● **The problem**: A full, word-for-word copy of the listing below is needed; leave the images out of it.

^^^^^^^^

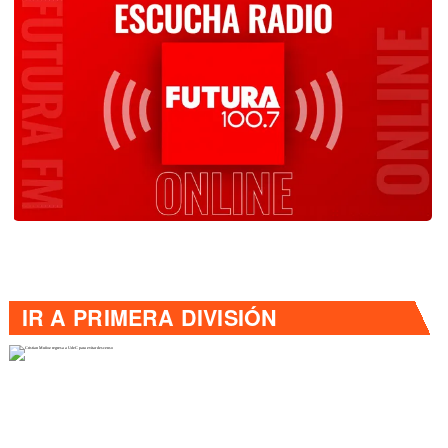
IR A
PRIMERA DIVISIÓN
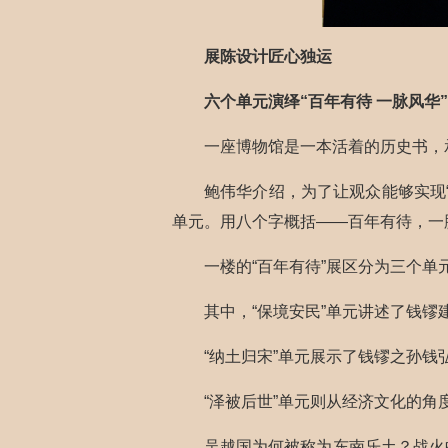
展陈设计匠心独运
六个单元演绎“百年有待 一脉风华”
一座博物馆是一本活着的历史书，
鲍伟华介绍，为了让观众能够实现
单元。用八个字概括——百年有待，一
一楼的“百年有待”展区分为三个单元
其中，“保境安民”单元讲述了钱
“纳土归宋”单元展示了钱镠之孙
“泽被后世”单元则从经济文化的
吴越国为何被称为东南乐土？战火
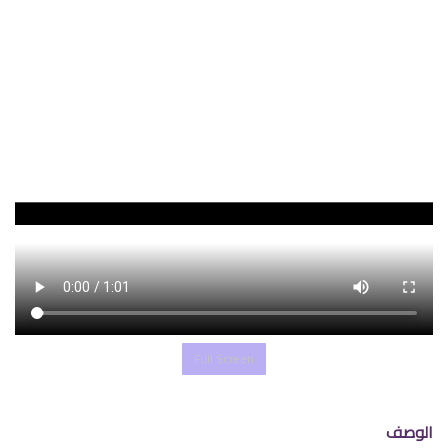
Full Screen
الوصف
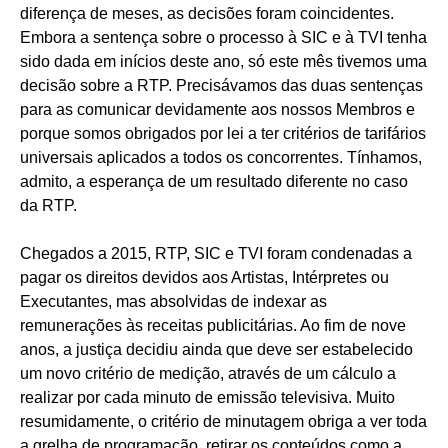
diferença de meses, as decisões foram coincidentes.
Embora a sentença sobre o processo à SIC e à TVI tenha
sido dada em inícios deste ano, só este mês tivemos uma
decisão sobre a RTP. Precisávamos das duas sentenças
para as comunicar devidamente aos nossos Membros e
porque somos obrigados por lei a ter critérios de tarifários
universais aplicados a todos os concorrentes. Tínhamos,
admito, a esperança de um resultado diferente no caso
da RTP.
Chegados a 2015, RTP, SIC e TVI foram condenadas a
pagar os direitos devidos aos Artistas, Intérpretes ou
Executantes, mas absolvidas de indexar as
remunerações às receitas publicitárias. Ao fim de nove
anos, a justiça decidiu ainda que deve ser estabelecido
um novo critério de medição, através de um cálculo a
realizar por cada minuto de emissão televisiva. Muito
resumidamente, o critério de minutagem obriga a ver toda
a grelha de programação, retirar os conteúdos como a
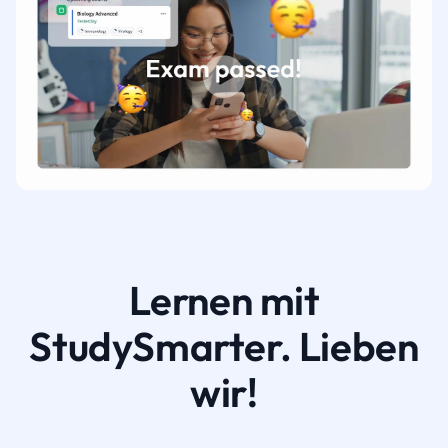
Lernen mit
StudySmarter. Lieben
wir!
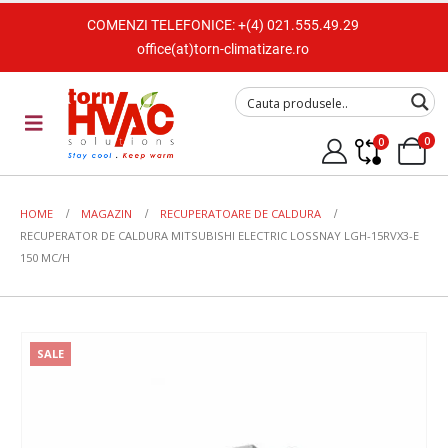
COMENZI TELEFONICE:
+(4) 021.555.49.29
office(at)torn-climatizare.ro
0
0
HOME
MAGAZIN
RECUPERATOARE DE CALDURA
RECUPERATOR DE CALDURA MITSUBISHI ELECTRIC LOSSNAY LGH-15RVX3-E
150 MC/H
SALE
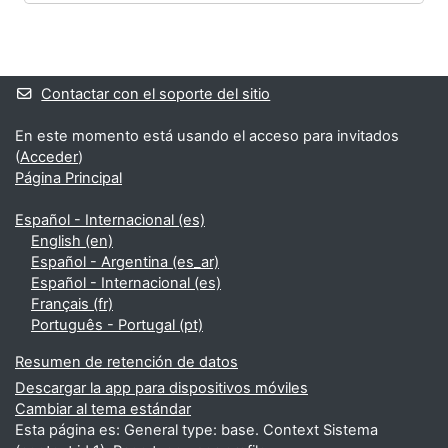
Bloques
Bloques suplementarios
Contactar con el soporte del sitio
En este momento está usando el acceso para invitados
(
Acceder
)
Página Principal
Español - Internacional ‎(es)‎
English ‎(en)‎
Español - Argentina ‎(es_ar)‎
Español - Internacional ‎(es)‎
Français ‎(fr)‎
Português - Portugal ‎(pt)‎
Resumen de retención de datos
Descargar la app para dispositivos móviles
Cambiar al tema estándar
Esta página es: General type: base. Context Sistema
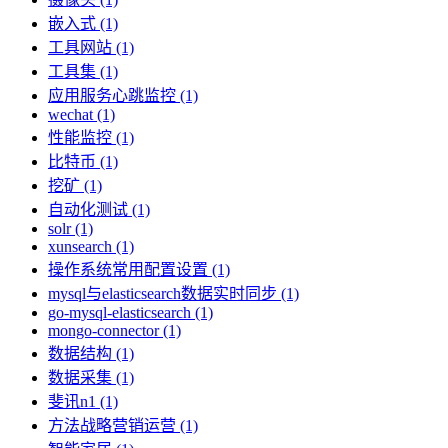
嵌入式 (1)
工具网站 (1)
工具集 (1)
应用服务心跳监控 (1)
wechat (1)
性能监控 (1)
比特币 (1)
挖矿 (1)
自动化测试 (1)
solr (1)
xunsearch (1)
操作系统常用配置设置 (1)
mysql与elasticsearch数据实时同步 (1)
go-mysql-elasticsearch (1)
mongo-connector (1)
数据结构 (1)
数据采集 (1)
斐讯n1 (1)
方法战略营销运营 (1)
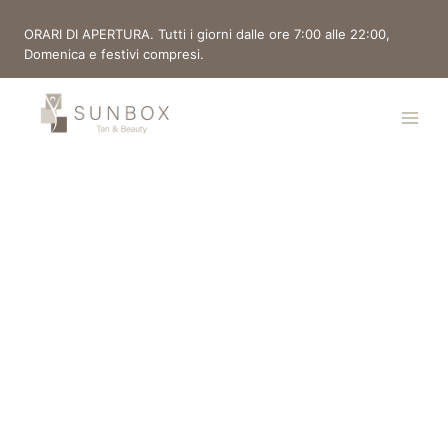
ORARI DI APERTURA. Tutti i giorni dalle ore 7:00 alle 22:00,
Domenica e festivi compresi.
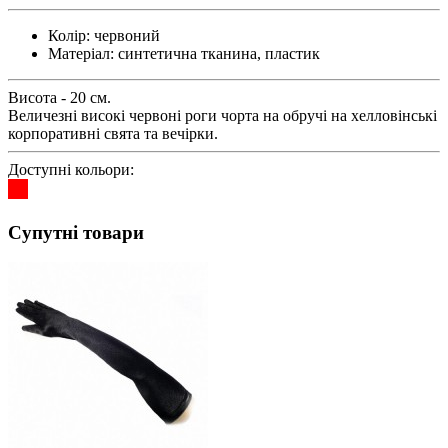
Колір:
червоний
Матеріал:
синтетична тканина, пластик
Висота - 20 см.
Величезні високі червоні роги чорта на обручі на хелловінські
корпоративні свята та вечірки.
Доступні кольори:
Супутні товари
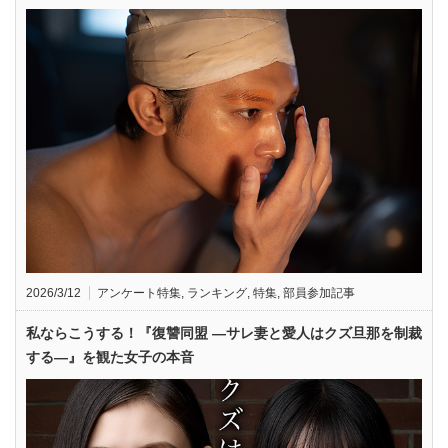
2026/3/12
アンケート特集
,
ランキング
,
特集
,
部員参加記事
私ならこうする！『復讐同盟 —サレ妻と愛人はクズ旦那を制裁
する—』を観た女子の本音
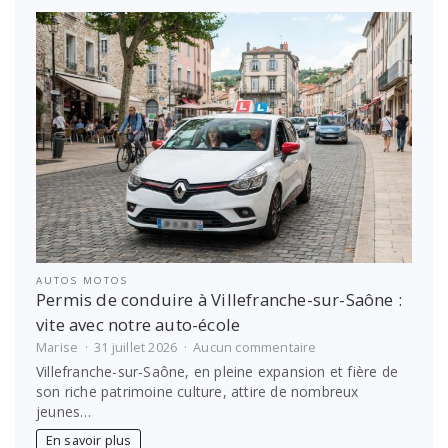
options
pour
financer
les
études
étudiantes
AUTOS MOTOS
Permis de conduire à Villefranche-sur-Saône :
vite avec notre auto-école
sur
Marise
31 juillet 2026
Aucun commentaire
Permis
Villefranche-sur-Saône, en pleine expansion et fière de
de
son riche patrimoine culture, attire de nombreux
conduire
jeunes…
à
Villefranche-
En savoir plus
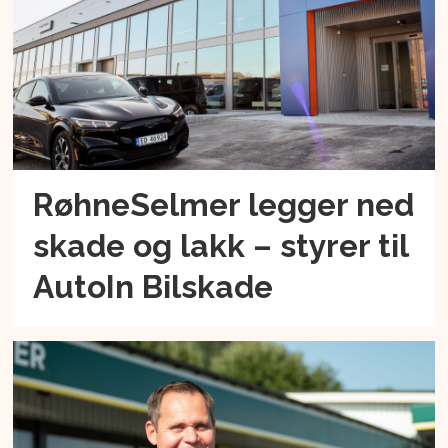
RøhneSelmer legger ned
skade og lakk – styrer til
AutoIn Bilskade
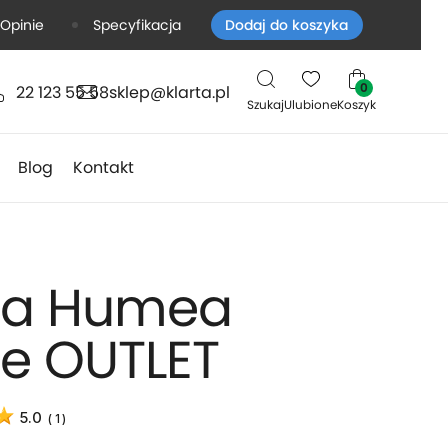
Opinie
Specyfikacja
Dodaj do koszyka
0
22 123 55 58
sklep@klarta.pl
Szukaj
Ulubione
Koszyk
Blog
Kontakt
rta Humea
e OUTLET
5.0
(
1
)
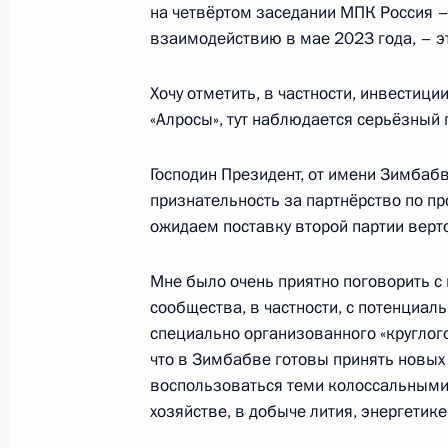
26 июля 2023 года, 17:00
Санкт-Петербург
на четвёртом заседании МПК Россия –
взаимодействию в мае 2023 года, – э
Хочу отметить, в частности, инвести
25 июля 2023 года, вторник
«Алросы», тут наблюдается серьёзный 
Совещание по экономическим воп
Господин Президент, от имени Зимбаб
25 июля 2023 года, 17:25
Москва, Кремль
признательность за партнёрство по пр
ожидаем поставку второй партии верт
21 июля 2023 года, пятница
Мне было очень приятно поговорить с
Совещание с постоянными членами
сообщества, в частности, с потенциа
специально организованного «круглого 
21 июля 2023 года, 13:05
Москва, Кремль
что в Зимбабве готовы принять новых 
воспользоваться теми колоссальными
хозяйстве, в добыче лития, энергетике
Показа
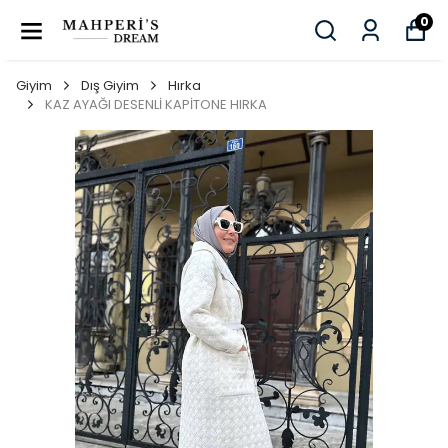
0
Giyim
Dış Giyim
Hırka
KAZ AYAĞI DESENLİ KAPİTONE HIRKA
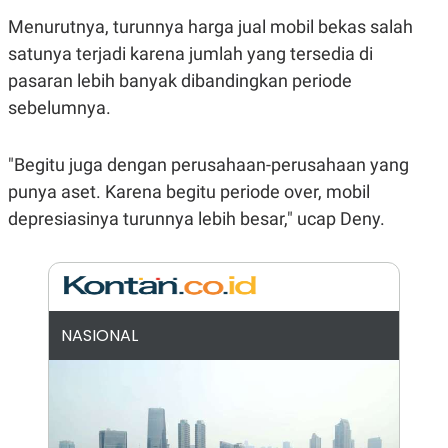
E
R
Menurutnya, turunnya harga jual mobil bekas salah
F
B
satunya terjadi karena jumlah yang tersedia di
O
U
K
S
pasaran lebih banyak dibandingkan periode
U
I
sebelumnya.
S
N
E
S
S
"Begitu juga dengan perusahaan-perusahaan yang
I
punya aset. Karena begitu periode over, mobil
N
S
depresiasinya turunnya lebih besar," ucap Deny.
I
G
H
T
S
B
T
E
O
L
NASIONAL
C
A
K
N
S
J
E
A
T
O
U
N
P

^^^^^^^^

● **Answer to this exercise**:
IR A
PRIMERA DIVISIÓN
展陈设计匠心独运
六个单元演绎“百年有待 一脉风华”
一座博物馆是一本活着的历史书，
鲍伟华介绍，为了让观众能够实现
单元。用八个字概括——百年有待，一
一楼的“百年有待”展区分为三个单元
其中，“保境安民”单元讲述了钱
“纳土归宋”单元展示了钱镠之孙
“泽被后世”单元则从经济文化的
吴越国为何被称为东南乐土？战火
Full Screen
الوصف
diferença de meses, as decisões foram coincidentes.
Embora a sentença sobre o processo à SIC e à TVI tenha
sido dada em inícios deste ano, só este mês tivemos uma
decisão sobre a RTP. Precisávamos das duas sentenças
para as comunicar devidamente aos nossos Membros e
porque somos obrigados por lei a ter critérios de tarifários
universais aplicados a todos os concorrentes. Tínhamos,
admito, a esperança de um resultado diferente no caso
da RTP.
Chegados a 2015, RTP, SIC e TVI foram condenadas a
pagar os direitos devidos aos Artistas, Intérpretes ou
Executantes, mas absolvidas de indexar as
remunerações às receitas publicitárias. Ao fim de nove
anos, a justiça decidiu ainda que deve ser estabelecido
um novo critério de medição, através de um cálculo a
realizar por cada minuto de emissão televisiva. Muito
resumidamente, o critério de minutagem obriga a ver toda
a grelha de programação, retirar os conteúdos como a
Lernen mit
StudySmarter. Lieben
wir!
COMENZI TELEFONICE:
+(4) 021.555.49.29
office(at)torn-climatizare.ro
0
0
HOME
MAGAZIN
RECUPERATOARE DE CALDURA
RECUPERATOR DE CALDURA MITSUBISHI ELECTRIC LOSSNAY LGH-15RVX3-E
150 MC/H
SALE
Bloques
Bloques suplementarios
Contactar con el soporte del sitio
En este momento está usando el acceso para invitados
(
Acceder
)
Página Principal
Español - Internacional ‎(es)‎
English ‎(en)‎
Español - Argentina ‎(es_ar)‎
Español - Internacional ‎(es)‎
Français ‎(fr)‎
Português - Portugal ‎(pt)‎
Resumen de retención de datos
Descargar la app para dispositivos móviles
Cambiar al tema estándar
Esta página es: General type: base. Context Sistema
嵌入式 (1)
工具网站 (1)
工具集 (1)
应用服务心跳监控 (1)
wechat (1)
性能监控 (1)
比特币 (1)
挖矿 (1)
自动化测试 (1)
solr (1)
xunsearch (1)
操作系统常用配置设置 (1)
mysql与elasticsearch数据实时同步 (1)
go-mysql-elasticsearch (1)
mongo-connector (1)
数据结构 (1)
数据采集 (1)
斐讯n1 (1)
方法战略营销运营 (1)
ORARI DI APERTURA. Tutti i giorni dalle ore 7:00 alle 22:00,
Domenica e festivi compresi.
Колір:
червоний
Матеріал:
синтетична тканина, пластик
Висота - 20 см.
Величезні високі червоні роги чорта на обручі на хелловінські
корпоративні свята та вечірки.
Доступні кольори:
Супутні товари
2026/3/12
アンケート特集
,
ランキング
,
特集
,
部員参加記事
私ならこうする！『復讐同盟 —サレ妻と愛人はクズ旦那を制裁
する—』を観た女子の本音
options
pour
financer
les
études
étudiantes
AUTOS MOTOS
Permis de conduire à Villefranche-sur-Saône :
vite avec notre auto-école
sur
Marise
31 juillet 2026
Aucun commentaire
Permis
Villefranche-sur-Saône, en pleine expansion et fière de
de
son riche patrimoine culture, attire de nombreux
conduire
jeunes…
à
Villefranche-
En savoir plus
RøhneSelmer legger ned
skade og lakk – styrer til
AutoIn Bilskade
Opinie
Specyfikacja
Dodaj do koszyka
0
22 123 55 58
sklep@klarta.pl
Szukaj
Ulubione
Koszyk
Blog
Kontakt
rta Humea
e OUTLET
5.0
(
1
)
26 июля 2023 года, 17:00
Санкт-Петербург
на четвёртом заседании МПК Россия –
взаимодействию в мае 2023 года, – э
Хочу отметить, в частности, инвести
25 июля 2023 года, вторник
«Алросы», тут наблюдается серьёзный 
Совещание по экономическим воп
Господин Президент, от имени Зимбаб
25 июля 2023 года, 17:25
Москва, Кремль
признательность за партнёрство по пр
ожидаем поставку второй партии верт
21 июля 2023 года, пятница
Мне было очень приятно поговорить с
Совещание с постоянными членами
сообщества, в частности, с потенциа
специально организованного «круглого 
21 июля 2023 года, 13:05
Москва, Кремль
что в Зимбабве готовы принять новых 
воспользоваться теми колоссальными
хозяйстве, в добыче лития, энергетике
Показа
0
Giyim
Dış Giyim
Hırka
KAZ AYAĞI DESENLİ KAPİTONE HIRKA
E
R
Menurutnya, turunnya harga jual mobil bekas salah
F
B
satunya terjadi karena jumlah yang tersedia di
O
U
K
S
pasaran lebih banyak dibandingkan periode
U
I
sebelumnya.
S
N
E
S
S
"Begitu juga dengan perusahaan-perusahaan yang
I
punya aset. Karena begitu periode over, mobil
N
S
depresiasinya turunnya lebih besar," ucap Deny.
I
G
H
T
S
B
T
E
O
L
NASIONAL
C
A
K
N
S
J
E
A
T
O
U
N
P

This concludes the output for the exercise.